Old Friend sighed. "Same as it ever was," he said with a faint laugh. "When he got old, he said this thing. He was this old activist, and he was clearly slowing down a bit, and he said something like, 'After awhile you just get tired.' Well, I just got tired of--I don't know. Politics? Being any sort of personality? It's hard to explain. I just shut off. So I mean, I go by Old Friend sometimes. To Newt--that's what you're after, right? Some quote about Newt?"

"Yessir."

"To Newt, he just calls me his Old Friend. Official title. Official name. And nickname." Old Friend laughed.

"Got it."

"So you want to ask me questions?"

"Surely. Uh." The young man made noises that sounded like fiddling with some device, maybe paper, maybe something else. He cleared his throat. "Okay, well, off the bat: how do you feel about Newt going to the moon?"

"I'm happy for him," Old Friend said with deep sincerity. "He's always been in love with space."

"You don't think you'll miss him?"

"Of course I'll miss him, but it's not forever." Old Friend sounded like he was smiling as he spoke. "It'll be good to get out of his system. And he'll come back, as energetic as ever. This'll make him work harder at getting everybody into space."

"You don't think he's got ulterior motives, do you?"

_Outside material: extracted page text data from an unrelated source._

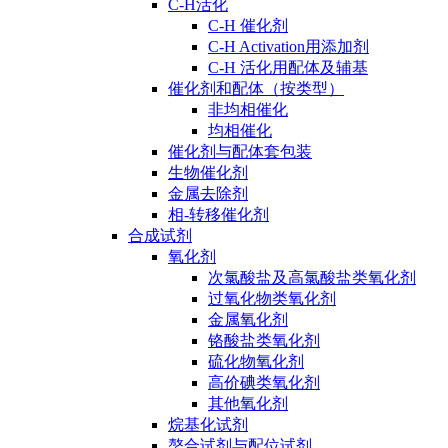
C-H活化
C-H 催化剂
C-H Activation用添加剂
C-H 活化用配体及辅基
催化剂和配体（按类型）
非均相催化
均相催化
催化剂与配体套包装
生物催化剂
金属去除剂
相-转移催化剂
合成试剂
氧化剂
次氯酸盐及高氯酸盐类氧化剂
过氧化物类氧化剂
金属氧化剂
铬酸盐类氧化剂
硫化物氧化剂
高价碘类氧化剂
其他氧化剂
烷基化试剂
螯合试剂与配位试剂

"Such as what?" Old Friend said sharply.

"Well--he's been claiming lately that there's definitive proof of God's existence up there; that God is in everything. But, like, not really in a mystical or like Spinozistic way. In more of one of those 'I'm pushing Christianity' ways. Like he's going to come back down from space and start making all sorts of wacky assertions about what he's seen, and how he saw this and that sign of a God, and that the Hundred Year Culture War he always talks about should now be an Intergalactic Culture War."

"Well Newt's complicated, and I don't want to get into his motives for anything. And I'm not going to speculate or even touch why he's going up there beyond what I said. He's always wanted to go to space, and he's going. So that's that."

"What do you think about the thing he said the other day--about the self-reliant Moon People who provide the model about everything we should be as a nation?"

"I don't recall anything about Moon People."

"He said it. It's the cover story of the Spectator this week."

Old Friend let out a long, pained sigh. "This sounds to me like a hatchet job. I don't want to take part in this anymore."

"I just want to understand how this guy keeps on getting decent people to vouch for him. I mean what's there? What's worth defending?"

"He has a job. He's had ambitions and dreams that have been with him since he was a little boy. He's good to his friends. He's been loyal. I'm not going to hang him for things he does while he's working."

"Are you saying that you should separate his politics from his real life?"

"I'm saying--this interview is over."